Which Factors Should You Consider When Comparing Personal Loans


When you are shopping for a personal loan, the most important factors to contemplate include the lender’s minimum credit score criteria, annual percentage rate, loan term, and potential loan fees. The specifics will always vary from lender to lender—some lenders may accept loan requests even with an average credit score while others may reject it. 

So taking some time to check out different lenders is essential even if you are in an emergency because even though personal loans are a convenient way to finance almost all personal expenses, they do come at a cost. With a bit of patience and effort, you will be able to find a lender who offers the best personal loan features. In this article, we will be discussing the different factors that all potential borrowers should look into while looking for personal loans.

Factors to consider while shopping for a personal loan

  • Minimum Credit Score Required

Sometimes our preferences take a back seat because lenders’ criteria are strict and if you don’t meet them, there’s nothing you can do about it. For example, some lenders only accept loan requests from people with a credit score of at least 600 while others might let you borrow even with a credit score of less than 500. However, to qualify for the most favourable terms, most lenders will expect you to have a credit score of 670 or higher.

  • Annual Percentage Rate (APR)

APR is one of the most important factors to consider when you are comparing personal loans. APR or Annual Percentage Rate is the interest rate you will be paying, including any potential fee the lender might charge. The higher the APR, the higher the overall cost of the loan.

  • Loan Term

Most personal loans have a repayment period between two to five years. However, some lenders offer longer terms. For example, some lenders might offer you a repayment term of up to seven or even ten years. A longer repayment term would mean a lower monthly payment but you will end up spending more overall because a longer length would mean more interest rate.

Similarly, a shorter repayment term will have a higher monthly repayment but you could pay off the debt sooner and save money on the interest. Analyze your finances and requirements to figure out if a shorter repayment term would be better for you or a longer one.

  • Loan Fees

Most lenders will have additional fees that you need to be aware of before applying for a loan. This includes origination fees, prepayment penalties, returned payment fees, and late fees, among others. Some lenders might not charge these fees, which is why it’s important to ask around before settling on a lender. Additionally, if your credit score is really good, you might be able to negotiate with the lender to remove some of these fees.

  • Collateral

If you are concerned that your credit score is bad or that you don’t have a stable monthly income, it might make sense to sign up a collateral to secure the loan. These types of loans are called secured personal loans. A collateral could be a property, a car, or any type of personal asset that you fully own. But keep in mind that if you default on the loan, the lender or bank will cease the collateral.

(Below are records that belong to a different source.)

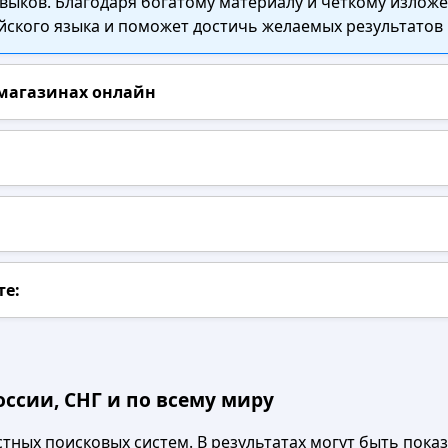
ыков. Благодаря богатому материалу и чёткому изложе
йского языка и поможет достичь желаемых результатов 
 магазинах онлайн
те:
ссии, СНГ и по всему миру
ных поисковых систем. В результатах могут быть показа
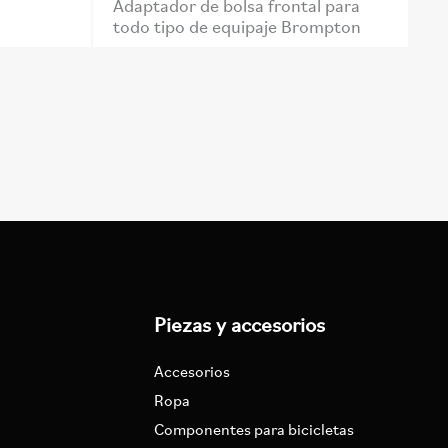
Adaptador de bolsa frontal para
todo tipo de equipaje Brompton
Piezas y accesorios
Accesorios
Ropa
Componentes para bicicletas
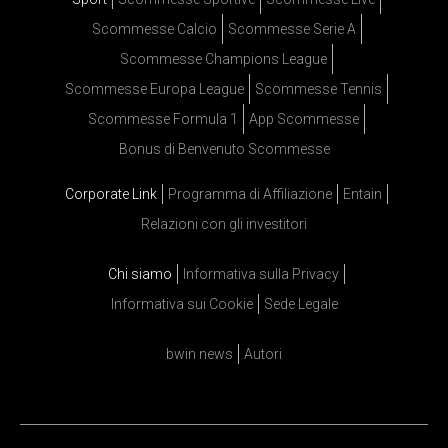
Scommesse Calcio
Scommesse Serie A
Scommesse Champions League
Scommesse Europa League
Scommesse Tennis
Scommesse Formula 1
App Scommesse
Bonus di Benvenuto Scommesse
Corporate Link
Programma di Affiliazione
Entain
Relazioni con gli investitori
Chi siamo
Informativa sulla Privacy
Informativa sui Cookie
Sede Legale
bwin news
Autori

  • Processing time and procedure

Every lender will have different processing times and procedures to determine whether to approve the loan request or not. If you need the funds urgently, look for a lender that can process the request the same day. Some lenders offer 24-hour processing time which means if your request is approved, then you will receive the funds the very next day. This factor can help you narrow down the options.


Before you start with anything, it’s important to consider your financial needs and situation first. By noting down how much you need, your monthly income, and how much of your income you can afford to give as repayment after your personal expenses, you will have a better idea of what terms would be best for you. Once these points are down, you can compare different lenders and find the one best for you.